# [INFORMATION SHOWN]
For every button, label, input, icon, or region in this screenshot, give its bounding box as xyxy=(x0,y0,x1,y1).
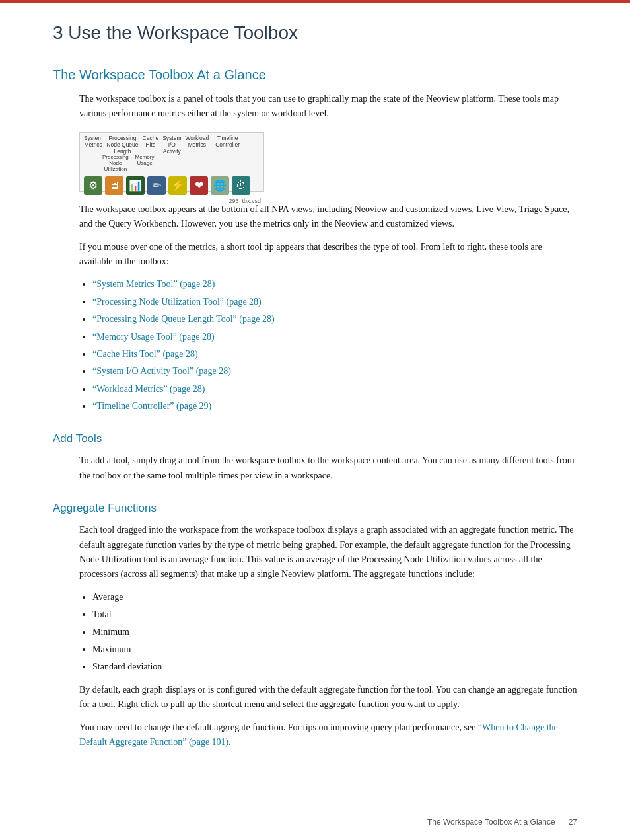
aggregate-item-3: Maximum xyxy=(92,644,131,654)
section3-para1: Each tool dragged into the workspace fro… xyxy=(53,523,577,582)
section1-para3: If you mouse over one of the metrics, a … xyxy=(53,240,577,270)
diag-label-system: SystemMetrics xyxy=(84,135,102,148)
list-item: “System Metrics Tool” (page 28) xyxy=(92,277,577,291)
chapter-number: 3 xyxy=(53,22,63,43)
diag-label-system-io: SystemI/OActivity xyxy=(162,135,181,155)
timeline-controller-icon: ⏱ xyxy=(232,176,250,195)
section1-title: The Workspace Toolbox At a Glance xyxy=(53,67,577,83)
list-item: Maximum xyxy=(92,642,577,657)
system-metrics-icon: ⚙ xyxy=(84,176,102,195)
chapter-title-text: Use the Workspace Toolbox xyxy=(68,22,298,43)
toolbox-link-0[interactable]: “System Metrics Tool” (page 28) xyxy=(92,279,215,289)
aggregate-list: Average Total Minimum Maximum Standard d… xyxy=(53,590,577,675)
add-tools-section: Add Tools To add a tool, simply drag a t… xyxy=(53,432,577,483)
diag-label-workload: WorkloadMetrics xyxy=(185,135,209,148)
system-io-icon: ❤ xyxy=(190,176,208,195)
section3-para3: You may need to change the default aggre… xyxy=(53,720,577,750)
aggregate-item-4: Standard deviation xyxy=(92,662,162,671)
toolbox-diagram: SystemMetrics ProcessingNode QueueLength… xyxy=(79,132,264,192)
proc-node-queue-icon: 📊 xyxy=(126,176,145,195)
list-item: “Processing Node Utilization Tool” (page… xyxy=(92,295,577,309)
section2-para1: To add a tool, simply drag a tool from t… xyxy=(53,453,577,483)
list-item: “Cache Hits Tool” (page 28) xyxy=(92,347,577,362)
footer-section-title: The Workspace Toolbox At a Glance xyxy=(427,818,555,827)
diagram-footer: 293_tbx.vsd xyxy=(80,198,263,204)
proc-node-util-icon: 🖥 xyxy=(105,176,123,195)
list-item: “System I/O Activity Tool” (page 28) xyxy=(92,364,577,379)
list-item: Standard deviation xyxy=(92,660,577,674)
page-container: 3 Use the Workspace Toolbox The Workspac… xyxy=(0,0,630,840)
memory-usage-icon: ✏ xyxy=(147,176,166,195)
aggregate-item-2: Minimum xyxy=(92,627,129,637)
toolbox-link-2[interactable]: “Processing Node Queue Length Tool” (pag… xyxy=(92,314,275,324)
page-footer: The Workspace Toolbox At a Glance 27 xyxy=(0,818,630,827)
aggregate-item-1: Total xyxy=(92,609,112,619)
footer-text: The Workspace Toolbox At a Glance 27 xyxy=(427,818,577,827)
toolbox-link-4[interactable]: “Cache Hits Tool” (page 28) xyxy=(92,349,198,359)
aggregate-functions-section: Aggregate Functions Each tool dragged in… xyxy=(53,502,577,749)
diag-sublabel-mem: MemoryUsage xyxy=(135,155,155,172)
section1-para2: The workspace toolbox appears at the bot… xyxy=(53,202,577,232)
toolbox-link-6[interactable]: “Workload Metrics” (page 28) xyxy=(92,384,205,394)
diag-sublabel-proc: ProcessingNodeUtilization xyxy=(102,155,129,172)
cache-hits-icon: ⚡ xyxy=(168,176,187,195)
aggregate-function-link[interactable]: “When to Change the Default Aggregate Fu… xyxy=(79,722,558,747)
icons-row: ⚙ 🖥 📊 ✏ ⚡ ❤ 🌐 ⏱ xyxy=(80,174,263,198)
list-item: Total xyxy=(92,607,577,622)
section3-para2: By default, each graph displays or is co… xyxy=(53,683,577,712)
page-number: 27 xyxy=(569,818,577,827)
list-item: Minimum xyxy=(92,625,577,640)
diag-label-timeline: TimelineController xyxy=(215,135,240,148)
list-item: “Processing Node Queue Length Tool” (pag… xyxy=(92,312,577,326)
toolbox-links-list: “System Metrics Tool” (page 28) “Process… xyxy=(53,277,577,414)
section3-title: Aggregate Functions xyxy=(53,502,577,515)
aggregate-item-0: Average xyxy=(92,592,123,602)
list-item: “Memory Usage Tool” (page 28) xyxy=(92,330,577,344)
workload-metrics-icon: 🌐 xyxy=(211,176,229,195)
toolbox-diagram-container: SystemMetrics ProcessingNode QueueLength… xyxy=(79,132,264,192)
section1-para1: The workspace toolbox is a panel of tool… xyxy=(53,92,577,122)
list-item: Average xyxy=(92,590,577,605)
toolbox-link-1[interactable]: “Processing Node Utilization Tool” (page… xyxy=(92,297,262,307)
diag-label-processing: ProcessingNode QueueLength xyxy=(106,135,138,155)
section2-title: Add Tools xyxy=(53,432,577,445)
toolbox-link-5[interactable]: “System I/O Activity Tool” (page 28) xyxy=(92,366,231,376)
list-item: “Timeline Controller” (page 29) xyxy=(92,399,577,414)
content-area: 3 Use the Workspace Toolbox The Workspac… xyxy=(0,3,630,797)
list-item: “Workload Metrics” (page 28) xyxy=(92,382,577,397)
diag-label-cache: CacheHits xyxy=(143,135,159,148)
toolbox-link-7[interactable]: “Timeline Controller” (page 29) xyxy=(92,401,211,411)
chapter-title: 3 Use the Workspace Toolbox xyxy=(53,22,577,49)
toolbox-link-3[interactable]: “Memory Usage Tool” (page 28) xyxy=(92,332,215,342)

# [WHAT THE TASK ASKS]
The job is to set down the whole listing exactly, excluding any images.

# [WORKED SOLUTION]
For every button, label, input, icon, or region in this screenshot, give its bounding box as xyxy=(x0,y0,x1,y1).
aggregate-item-3: Maximum xyxy=(92,644,131,654)
section3-para1: Each tool dragged into the workspace fro… xyxy=(53,523,577,582)
section1-para3: If you mouse over one of the metrics, a … xyxy=(53,240,577,270)
diag-label-system: SystemMetrics xyxy=(84,135,102,148)
list-item: “System Metrics Tool” (page 28) xyxy=(92,277,577,291)
chapter-number: 3 xyxy=(53,22,63,43)
diag-label-system-io: SystemI/OActivity xyxy=(162,135,181,155)
timeline-controller-icon: ⏱ xyxy=(232,176,250,195)
section1-title: The Workspace Toolbox At a Glance xyxy=(53,67,577,83)
list-item: Maximum xyxy=(92,642,577,657)
system-metrics-icon: ⚙ xyxy=(84,176,102,195)
chapter-title-text: Use the Workspace Toolbox xyxy=(68,22,298,43)
toolbox-link-0[interactable]: “System Metrics Tool” (page 28) xyxy=(92,279,215,289)
aggregate-list: Average Total Minimum Maximum Standard d… xyxy=(53,590,577,675)
add-tools-section: Add Tools To add a tool, simply drag a t… xyxy=(53,432,577,483)
diag-label-workload: WorkloadMetrics xyxy=(185,135,209,148)
system-io-icon: ❤ xyxy=(190,176,208,195)
section3-para3: You may need to change the default aggre… xyxy=(53,720,577,750)
aggregate-item-4: Standard deviation xyxy=(92,662,162,671)
toolbox-diagram: SystemMetrics ProcessingNode QueueLength… xyxy=(79,132,264,192)
proc-node-queue-icon: 📊 xyxy=(126,176,145,195)
list-item: “Processing Node Utilization Tool” (page… xyxy=(92,295,577,309)
section2-para1: To add a tool, simply drag a tool from t… xyxy=(53,453,577,483)
list-item: “Cache Hits Tool” (page 28) xyxy=(92,347,577,362)
footer-section-title: The Workspace Toolbox At a Glance xyxy=(427,818,555,827)
diagram-footer: 293_tbx.vsd xyxy=(80,198,263,204)
proc-node-util-icon: 🖥 xyxy=(105,176,123,195)
list-item: “System I/O Activity Tool” (page 28) xyxy=(92,364,577,379)
list-item: Standard deviation xyxy=(92,660,577,674)
page-container: 3 Use the Workspace Toolbox The Workspac… xyxy=(0,0,630,840)
memory-usage-icon: ✏ xyxy=(147,176,166,195)
aggregate-item-2: Minimum xyxy=(92,627,129,637)
toolbox-link-2[interactable]: “Processing Node Queue Length Tool” (pag… xyxy=(92,314,275,324)
page-footer: The Workspace Toolbox At a Glance 27 xyxy=(0,818,630,827)
aggregate-item-1: Total xyxy=(92,609,112,619)
footer-text: The Workspace Toolbox At a Glance 27 xyxy=(427,818,577,827)
toolbox-link-4[interactable]: “Cache Hits Tool” (page 28) xyxy=(92,349,198,359)
aggregate-functions-section: Aggregate Functions Each tool dragged in… xyxy=(53,502,577,749)
diag-sublabel-mem: MemoryUsage xyxy=(135,155,155,172)
section1-para2: The workspace toolbox appears at the bot… xyxy=(53,202,577,232)
toolbox-link-6[interactable]: “Workload Metrics” (page 28) xyxy=(92,384,205,394)
diag-sublabel-proc: ProcessingNodeUtilization xyxy=(102,155,129,172)
cache-hits-icon: ⚡ xyxy=(168,176,187,195)
aggregate-function-link[interactable]: “When to Change the Default Aggregate Fu… xyxy=(79,722,558,747)
icons-row: ⚙ 🖥 📊 ✏ ⚡ ❤ 🌐 ⏱ xyxy=(80,174,263,198)
list-item: Total xyxy=(92,607,577,622)
section3-para2: By default, each graph displays or is co… xyxy=(53,683,577,712)
page-number: 27 xyxy=(569,818,577,827)
list-item: Minimum xyxy=(92,625,577,640)
diag-label-timeline: TimelineController xyxy=(215,135,240,148)
list-item: “Processing Node Queue Length Tool” (pag… xyxy=(92,312,577,326)
toolbox-links-list: “System Metrics Tool” (page 28) “Process… xyxy=(53,277,577,414)
section3-title: Aggregate Functions xyxy=(53,502,577,515)
aggregate-item-0: Average xyxy=(92,592,123,602)
list-item: “Memory Usage Tool” (page 28) xyxy=(92,330,577,344)
workload-metrics-icon: 🌐 xyxy=(211,176,229,195)
toolbox-diagram-container: SystemMetrics ProcessingNode QueueLength… xyxy=(79,132,264,192)
section1-para1: The workspace toolbox is a panel of tool… xyxy=(53,92,577,122)
list-item: Average xyxy=(92,590,577,605)
toolbox-link-1[interactable]: “Processing Node Utilization Tool” (page… xyxy=(92,297,262,307)
diag-label-processing: ProcessingNode QueueLength xyxy=(106,135,138,155)
section2-title: Add Tools xyxy=(53,432,577,445)
toolbox-link-5[interactable]: “System I/O Activity Tool” (page 28) xyxy=(92,366,231,376)
list-item: “Timeline Controller” (page 29) xyxy=(92,399,577,414)
content-area: 3 Use the Workspace Toolbox The Workspac… xyxy=(0,3,630,797)
list-item: “Workload Metrics” (page 28) xyxy=(92,382,577,397)
diag-label-cache: CacheHits xyxy=(143,135,159,148)
toolbox-link-7[interactable]: “Timeline Controller” (page 29) xyxy=(92,401,211,411)
chapter-title: 3 Use the Workspace Toolbox xyxy=(53,22,577,49)
toolbox-link-3[interactable]: “Memory Usage Tool” (page 28) xyxy=(92,332,215,342)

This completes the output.